Deus me livre de achar que se tratam de máquinas, desprovidas de angústias, falhas e receios. Ou de deuses imunes a dor de barriga e insônia. Antes, é um incentivo para quem já provou competência. Caso, por exemplo, de Neymar, para ficar nas quatro linhas e deixar a mídia em segundo plano. O rapaz viveu período de incerteza, após a fratura e a cirurgia no pé. A presença na Rússia não chegou a ficar comprometida; no entanto, se percebe até agora que não recuperou o nível de jogo anterior ao infortúnio.
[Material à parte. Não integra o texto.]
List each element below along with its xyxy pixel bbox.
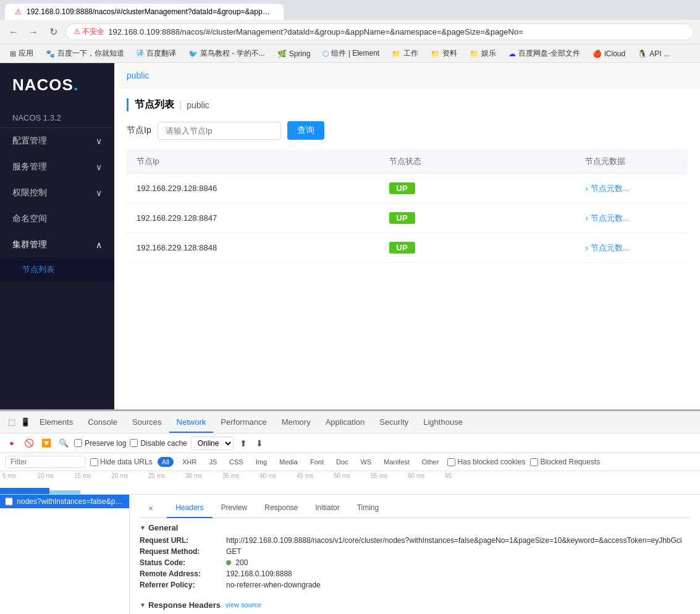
tab-title: 192.168.0.109:8888/nacos/#/clusterManage… (27, 7, 274, 16)
bookmark-baidu-disk[interactable]: ☁ 百度网盘-全部文件 (505, 47, 584, 60)
detail-tab-preview[interactable]: Preview (213, 500, 256, 518)
address-bar[interactable]: ⚠ 不安全 192.168.0.109:8888/nacos/#/cluster… (65, 23, 694, 40)
filter-xhr[interactable]: XHR (179, 458, 200, 466)
data-icon: 📁 (431, 49, 440, 58)
devtools-toolbar: ● 🚫 🔽 🔍 Preserve log Disable cache Onlin… (0, 433, 700, 453)
expand-btn-2[interactable]: › 节点元数... (585, 242, 678, 254)
devtools-tab-sources[interactable]: Sources (125, 412, 169, 433)
breadcrumb: 节点列表 | public (127, 98, 688, 111)
bookmark-data[interactable]: 📁 资料 (427, 47, 461, 60)
breadcrumb-ns: public (187, 100, 209, 110)
bookmark-spring[interactable]: 🌿 Spring (274, 48, 314, 59)
browser-tab[interactable]: ⚠ 192.168.0.109:8888/nacos/#/clusterMana… (5, 4, 284, 20)
import-har-icon[interactable]: ⬆ (237, 437, 250, 450)
bookmark-work[interactable]: 📁 工作 (388, 47, 422, 60)
filter-font[interactable]: Font (306, 458, 327, 466)
request-item-0[interactable]: nodes?withInstances=false&pag... (0, 495, 129, 509)
preserve-log-label[interactable]: Preserve log (74, 439, 126, 448)
devtools-inspect-icon[interactable]: ⬚ (5, 416, 19, 429)
search-button[interactable]: 查询 (287, 121, 324, 140)
search-icon[interactable]: 🔍 (57, 437, 70, 450)
detail-tab-timing[interactable]: Timing (348, 500, 388, 518)
bookmark-label: API ... (649, 49, 670, 58)
sidebar-item-service[interactable]: 服务管理 ∨ (0, 154, 114, 180)
bookmark-label: 工作 (403, 48, 418, 59)
filter-img[interactable]: Img (252, 458, 271, 466)
sidebar-item-auth[interactable]: 权限控制 ∨ (0, 180, 114, 206)
devtools-tab-application[interactable]: Application (318, 412, 373, 433)
devtools-tab-lighthouse[interactable]: Lighthouse (416, 412, 470, 433)
sidebar-logo: NACOS. (0, 63, 114, 107)
fanyi-icon: 译 (137, 48, 144, 59)
devtools-tab-console[interactable]: Console (80, 412, 125, 433)
tl-bar-blue (0, 488, 49, 494)
bookmark-runoob[interactable]: 🐦 菜鸟教程 - 学的不... (185, 47, 269, 60)
devtools-device-icon[interactable]: 📱 (19, 416, 32, 429)
view-source-link[interactable]: view source (226, 601, 261, 608)
filter-css[interactable]: CSS (226, 458, 247, 466)
expand-btn-0[interactable]: › 节点元数... (585, 183, 678, 194)
filter-all[interactable]: All (158, 457, 174, 467)
tl-label-40ms: 40 ms (259, 472, 297, 479)
export-har-icon[interactable]: ⬇ (253, 437, 266, 450)
bookmark-element[interactable]: ⬡ 组件 | Element (319, 47, 383, 60)
sidebar-item-config[interactable]: 配置管理 ∨ (0, 128, 114, 154)
detail-tabs: × Headers Preview Response Initiator Tim… (140, 500, 690, 518)
request-details: × Headers Preview Response Initiator Tim… (130, 495, 700, 614)
bookmark-entertainment[interactable]: 📁 娱乐 (466, 47, 500, 60)
cell-meta-2: › 节点元数... (575, 233, 688, 263)
back-button[interactable]: ← (6, 25, 21, 40)
filter-other[interactable]: Other (418, 458, 443, 466)
devtools-tab-security[interactable]: Security (372, 412, 416, 433)
devtools-tab-network[interactable]: Network (169, 412, 214, 433)
filter-input[interactable] (5, 456, 85, 468)
expand-btn-1[interactable]: › 节点元数... (585, 213, 678, 224)
element-icon: ⬡ (323, 49, 329, 58)
bookmark-apps[interactable]: ⊞ 应用 (6, 47, 37, 60)
tl-label-50ms: 50 ms (334, 472, 371, 479)
tl-label-15ms: 15 ms (74, 472, 111, 479)
response-headers-title: Response Headers (140, 600, 221, 610)
sidebar-item-namespace[interactable]: 命名空间 (0, 206, 114, 232)
filter-ws[interactable]: WS (357, 458, 376, 466)
blocked-requests-checkbox[interactable]: Blocked Requests (530, 458, 600, 466)
devtools-tab-elements[interactable]: Elements (32, 412, 80, 433)
detail-tab-response[interactable]: Response (256, 500, 306, 518)
detail-tab-initiator[interactable]: Initiator (306, 500, 348, 518)
devtools-tab-performance[interactable]: Performance (213, 412, 274, 433)
detail-close-tab[interactable]: × (140, 500, 162, 518)
table-row: 192.168.229.128:8846 UP › 节点元数... (127, 174, 688, 203)
blocked-cookies-checkbox[interactable]: Has blocked cookies (447, 458, 525, 466)
filter-doc[interactable]: Doc (332, 458, 352, 466)
timeline-bar: 5 ms 10 ms 15 ms 20 ms 25 ms 30 ms 35 ms… (0, 471, 700, 495)
detail-tab-headers[interactable]: Headers (167, 500, 212, 518)
bookmark-api[interactable]: 🐧 API ... (634, 48, 673, 59)
preserve-log-checkbox[interactable] (74, 439, 82, 447)
hide-data-urls-checkbox[interactable]: Hide data URLs (90, 458, 153, 466)
bookmark-fanyi[interactable]: 译 百度翻译 (133, 47, 180, 60)
filter-media[interactable]: Media (276, 458, 302, 466)
col-meta: 节点元数据 (575, 150, 688, 174)
search-input[interactable] (158, 122, 281, 140)
disable-cache-checkbox[interactable] (130, 439, 138, 447)
clear-button[interactable]: 🚫 (22, 437, 36, 450)
disable-cache-label[interactable]: Disable cache (130, 439, 187, 448)
tl-label-35ms: 35 ms (222, 472, 259, 479)
filter-manifest[interactable]: Manifest (380, 458, 413, 466)
filter-icon[interactable]: 🔽 (40, 437, 53, 450)
devtools-tab-memory[interactable]: Memory (274, 412, 318, 433)
response-headers-title-row: Response Headers view source (140, 595, 690, 613)
record-button[interactable]: ● (5, 437, 19, 450)
bookmark-baidu[interactable]: 🐾 百度一下，你就知道 (42, 47, 128, 60)
throttle-select[interactable]: Online (191, 437, 234, 450)
sidebar-item-nodelist[interactable]: 节点列表 (0, 258, 114, 281)
bookmark-icloud[interactable]: 🍎 iCloud (589, 48, 629, 59)
forward-button[interactable]: → (26, 25, 41, 40)
refresh-button[interactable]: ↻ (46, 25, 61, 40)
remote-addr-label: Remote Address: (140, 569, 226, 578)
request-checkbox-0[interactable] (5, 497, 13, 506)
service-label: 服务管理 (12, 161, 47, 173)
sidebar-item-cluster[interactable]: 集群管理 ∧ (0, 232, 114, 258)
filter-js[interactable]: JS (205, 458, 221, 466)
tab-favicon: ⚠ (15, 7, 22, 16)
As limitações sobressaíram na estreia discreta contra a Suíça e diminuíram, sem desaparecer, na vitória de sexta em cima da Costa Rica. Neymar ainda não se soltou como o desejado, embora a tendência seja a de ascensão à medida que o torneio avance – e o Brasil idem. Tite aposta na evolução do principal artista da amarelinha.
Chama a atenção a ansiedade. Não sei se por vaidade, temperamento, costume ou algum sentimento muito pessoal. Mas Neymar anda irritadiço. Reclamou demais anteontem, tomou amarelo por birra e flertou com a expulsão. E chiou com críticas, algumas intensas, mas previsíveis para o principal jogador. É o ônus da fama.
É possível alegar “Ah, mas ele é assim mesmo, contraproducente modificá-lo. Telê domou Serginho, na Copa de 82; o estouvado atacante foi um santo e jogou pouco.” Não se pede que Neymar vire fantoche sem iniciativa. Porém, não custa colocar na cabeça dele que certas atitudes trarão benefício, se evitadas: bater boca com juiz, xingar adversários, prender a bola, simular pênalti.
Não se deseja vê-lo tomar advertências e botinadas. Tem tudo para ser decisivo, se jogar futebol, que sabe muito. Numa hora destas faz falta um Zito, um Dunga, que enquadravam Pelé, Romário ou Bebeto com autoridade. E eram respeitados!
Para não ser injusto, obrigatório fechar a crônica com elogio a quem merece: Philippe Coutinho, até agora o melhor da seleção. O mais inteiro, ligado, ágil, inteligente e atrevido da companhia verde-amarela. Dribla, passa, se desloca, marca, faz lançamentos e gols (2). Não atrai holofotes como Neymar; com discrição assume papel de protagonista.